An infuriated Amanda, so went the account, warned her mate that if she found him sneaking around the house, she'd shoot him—which she did when he came prowling. There had been some suspicious gaps in Amanda's testimony at her trial. New rumor fed on it.

Such a scandal was nothing the Georgia press dared publish, but the love-triangle story spread by word of mouth to southern ballparks. Such gossip was to haunt Cobb for years. Long after he stopped swinging a bat, the
Detroit News Magazine
and other journals would run the “love-nest” yarn in some detail. For now, early in 1907, it was something Cobb had to endure.
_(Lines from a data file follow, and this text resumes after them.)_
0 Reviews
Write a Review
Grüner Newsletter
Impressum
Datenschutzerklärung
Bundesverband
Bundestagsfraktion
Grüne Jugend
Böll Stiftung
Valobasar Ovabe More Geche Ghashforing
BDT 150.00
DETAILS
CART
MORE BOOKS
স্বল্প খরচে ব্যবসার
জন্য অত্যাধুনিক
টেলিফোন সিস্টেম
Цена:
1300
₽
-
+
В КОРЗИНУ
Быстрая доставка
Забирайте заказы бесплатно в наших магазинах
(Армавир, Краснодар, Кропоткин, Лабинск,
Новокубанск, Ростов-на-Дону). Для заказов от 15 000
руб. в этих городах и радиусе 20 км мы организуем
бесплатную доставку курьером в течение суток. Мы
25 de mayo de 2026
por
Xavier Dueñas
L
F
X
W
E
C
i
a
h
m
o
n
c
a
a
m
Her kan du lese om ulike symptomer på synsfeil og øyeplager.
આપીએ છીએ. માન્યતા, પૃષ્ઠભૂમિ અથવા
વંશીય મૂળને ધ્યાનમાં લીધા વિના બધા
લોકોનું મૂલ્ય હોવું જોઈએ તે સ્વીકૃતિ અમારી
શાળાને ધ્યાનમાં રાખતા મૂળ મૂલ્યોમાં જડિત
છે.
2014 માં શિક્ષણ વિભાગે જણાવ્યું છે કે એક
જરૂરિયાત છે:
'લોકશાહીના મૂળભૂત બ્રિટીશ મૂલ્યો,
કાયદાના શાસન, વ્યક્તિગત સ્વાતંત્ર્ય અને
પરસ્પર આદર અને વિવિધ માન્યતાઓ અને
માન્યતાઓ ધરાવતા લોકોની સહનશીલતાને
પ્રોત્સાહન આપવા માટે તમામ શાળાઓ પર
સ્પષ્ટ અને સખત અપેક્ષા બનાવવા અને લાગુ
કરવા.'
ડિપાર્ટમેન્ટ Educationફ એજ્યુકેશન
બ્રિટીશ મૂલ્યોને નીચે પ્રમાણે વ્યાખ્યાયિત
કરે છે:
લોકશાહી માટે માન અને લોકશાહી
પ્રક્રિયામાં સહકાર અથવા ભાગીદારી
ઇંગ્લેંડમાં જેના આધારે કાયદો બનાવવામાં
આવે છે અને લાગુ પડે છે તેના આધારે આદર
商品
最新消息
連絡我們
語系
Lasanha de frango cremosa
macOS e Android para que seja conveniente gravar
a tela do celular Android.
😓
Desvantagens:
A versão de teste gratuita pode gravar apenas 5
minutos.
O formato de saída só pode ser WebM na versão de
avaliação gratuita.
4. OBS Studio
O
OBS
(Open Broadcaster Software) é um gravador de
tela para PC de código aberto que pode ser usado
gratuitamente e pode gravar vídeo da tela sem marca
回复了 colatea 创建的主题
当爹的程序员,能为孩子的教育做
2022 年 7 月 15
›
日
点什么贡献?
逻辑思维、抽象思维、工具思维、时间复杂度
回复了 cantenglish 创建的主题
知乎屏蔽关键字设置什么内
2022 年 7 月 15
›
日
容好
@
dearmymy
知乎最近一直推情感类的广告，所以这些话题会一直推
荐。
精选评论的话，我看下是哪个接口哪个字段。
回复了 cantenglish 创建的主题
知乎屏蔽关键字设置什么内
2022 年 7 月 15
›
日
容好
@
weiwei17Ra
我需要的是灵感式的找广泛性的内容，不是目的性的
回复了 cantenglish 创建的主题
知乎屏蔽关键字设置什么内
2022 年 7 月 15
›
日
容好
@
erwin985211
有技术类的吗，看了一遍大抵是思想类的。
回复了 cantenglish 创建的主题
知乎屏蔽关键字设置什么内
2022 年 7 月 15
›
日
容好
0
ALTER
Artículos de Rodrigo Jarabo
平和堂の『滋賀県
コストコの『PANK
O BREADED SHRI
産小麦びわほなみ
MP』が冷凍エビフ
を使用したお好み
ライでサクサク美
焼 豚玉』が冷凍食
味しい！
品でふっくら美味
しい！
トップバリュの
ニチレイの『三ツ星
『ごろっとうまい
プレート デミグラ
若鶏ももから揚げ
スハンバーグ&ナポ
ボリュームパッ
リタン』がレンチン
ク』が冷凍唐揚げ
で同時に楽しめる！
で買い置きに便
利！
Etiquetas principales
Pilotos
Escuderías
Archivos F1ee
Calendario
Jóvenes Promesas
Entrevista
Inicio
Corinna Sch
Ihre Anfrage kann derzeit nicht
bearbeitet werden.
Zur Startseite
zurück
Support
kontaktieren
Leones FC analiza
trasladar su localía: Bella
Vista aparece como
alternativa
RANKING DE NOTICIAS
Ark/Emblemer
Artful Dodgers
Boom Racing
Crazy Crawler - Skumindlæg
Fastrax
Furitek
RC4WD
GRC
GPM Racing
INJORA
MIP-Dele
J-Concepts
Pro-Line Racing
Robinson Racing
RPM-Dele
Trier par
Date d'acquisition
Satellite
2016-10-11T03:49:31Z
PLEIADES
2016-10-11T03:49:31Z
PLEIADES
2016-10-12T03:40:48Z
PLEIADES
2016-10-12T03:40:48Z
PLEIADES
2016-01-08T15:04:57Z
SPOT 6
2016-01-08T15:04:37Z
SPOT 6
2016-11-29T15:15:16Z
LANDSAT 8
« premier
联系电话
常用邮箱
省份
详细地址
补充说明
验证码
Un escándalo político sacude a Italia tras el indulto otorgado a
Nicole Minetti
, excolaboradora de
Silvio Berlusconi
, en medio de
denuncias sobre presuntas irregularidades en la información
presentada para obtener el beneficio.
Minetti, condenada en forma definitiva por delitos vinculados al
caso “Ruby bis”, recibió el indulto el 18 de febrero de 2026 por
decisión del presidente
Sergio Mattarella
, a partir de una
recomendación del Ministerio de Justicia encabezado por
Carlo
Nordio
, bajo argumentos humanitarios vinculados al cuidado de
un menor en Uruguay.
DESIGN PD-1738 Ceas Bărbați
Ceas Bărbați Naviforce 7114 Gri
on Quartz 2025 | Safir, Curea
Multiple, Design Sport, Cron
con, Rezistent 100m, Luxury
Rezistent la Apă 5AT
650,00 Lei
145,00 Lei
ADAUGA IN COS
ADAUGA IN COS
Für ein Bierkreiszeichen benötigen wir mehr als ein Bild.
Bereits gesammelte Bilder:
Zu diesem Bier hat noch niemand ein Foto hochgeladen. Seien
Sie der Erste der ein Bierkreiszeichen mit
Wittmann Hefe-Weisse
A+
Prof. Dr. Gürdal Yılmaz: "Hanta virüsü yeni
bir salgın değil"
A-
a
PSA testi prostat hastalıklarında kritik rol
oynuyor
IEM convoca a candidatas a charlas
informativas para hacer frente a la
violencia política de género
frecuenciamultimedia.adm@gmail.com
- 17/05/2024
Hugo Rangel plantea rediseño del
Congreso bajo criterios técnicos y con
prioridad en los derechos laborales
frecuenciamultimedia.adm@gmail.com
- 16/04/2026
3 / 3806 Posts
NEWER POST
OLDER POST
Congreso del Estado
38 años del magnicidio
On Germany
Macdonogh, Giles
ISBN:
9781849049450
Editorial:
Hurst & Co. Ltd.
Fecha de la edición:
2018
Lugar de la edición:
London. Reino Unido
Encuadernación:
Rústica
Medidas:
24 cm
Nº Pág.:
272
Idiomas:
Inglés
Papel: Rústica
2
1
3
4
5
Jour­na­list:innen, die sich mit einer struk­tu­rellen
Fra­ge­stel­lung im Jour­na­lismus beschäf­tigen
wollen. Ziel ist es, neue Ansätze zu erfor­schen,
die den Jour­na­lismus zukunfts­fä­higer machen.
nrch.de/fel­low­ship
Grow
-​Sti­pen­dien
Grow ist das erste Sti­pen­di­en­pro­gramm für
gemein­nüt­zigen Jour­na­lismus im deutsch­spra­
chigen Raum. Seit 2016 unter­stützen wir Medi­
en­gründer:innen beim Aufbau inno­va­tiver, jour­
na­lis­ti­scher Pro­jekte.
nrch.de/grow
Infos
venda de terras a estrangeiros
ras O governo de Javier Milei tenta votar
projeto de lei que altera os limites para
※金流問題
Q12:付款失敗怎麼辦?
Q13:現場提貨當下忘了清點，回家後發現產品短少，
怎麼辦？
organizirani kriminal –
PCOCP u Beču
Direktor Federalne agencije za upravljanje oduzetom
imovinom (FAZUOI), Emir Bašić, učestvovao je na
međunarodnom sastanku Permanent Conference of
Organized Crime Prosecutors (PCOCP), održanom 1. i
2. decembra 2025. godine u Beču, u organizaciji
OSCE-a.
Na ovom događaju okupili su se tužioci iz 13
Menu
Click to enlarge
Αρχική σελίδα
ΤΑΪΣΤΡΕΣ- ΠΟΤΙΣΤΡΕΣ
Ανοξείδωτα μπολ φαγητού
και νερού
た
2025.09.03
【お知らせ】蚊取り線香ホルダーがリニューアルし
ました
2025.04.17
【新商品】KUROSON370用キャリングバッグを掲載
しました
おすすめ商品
When he quit the Tiger road trip that spring, what passed between mother and son in the several days he was gone to Royston remains unknown. But any fair estimate of Cobb must take into account that in 1907 he was still reliving a death that anguished him and undoubtedly was causing an extreme emotional reaction.

THOSE WHO
thought Cobb a mental case were vindicated by what happened next. Returning to training on March 23, Cobb had a rematch fight with Boss Schmidt. Of all things to do, taking on Schmidt was the most unwise. With a forty-pound weight advantage, the ex–pro boxer could handle Cobb easily. Their second battle came because of Schmidt's previous disgust with the way Tyrus had abused groundskeeper Bungy and wife, and because Cobb foolishly taunted Schmidt about his clumsiness at the backstop position. Schmidt called Cobb “a yellow dog.” They went at it on the clay infield of the park at Meridian, Mississippi, before an exhibition game.

Cobb always claimed that Schmidt sneak-punched him and he never had a chance. “I had just laced my shoes and was walking toward the outfield,” he described it, “when I heard a voice growl, ‘Cobb.' I turned and Schmidt's punch caught me with both hands at my side … a wallop that knocked me down and broke my nose … From then on a terrible anger was on me.”

A dozen or so Tigers gathered around to cheer while Schmidt handed Cobb the most one-sided licking of his career. In a nothing-barred fight, Schmidt hammered away until the smaller man's mouth was gashed, his eyes nearly closed, and he was spattered with blood. Schmidt ended it only when Cobb went down for the fourth time, able only to rise to his knees. But it was noticed by players that at no point did he quit. The loser kept getting off the ground. “You did better than I thought you could,” consoled Wild Bill Donovan, the pitcher who had partially sided with Cobb during his 1906 clashes with his teammates.

The damage was extensive enough to leave Cobb unable to play at Meridian that day. At Vicksburg, still limping, Cobb remained out of action. A doctor who stitched his mouth and chin asked, “What ran over you—a horse?”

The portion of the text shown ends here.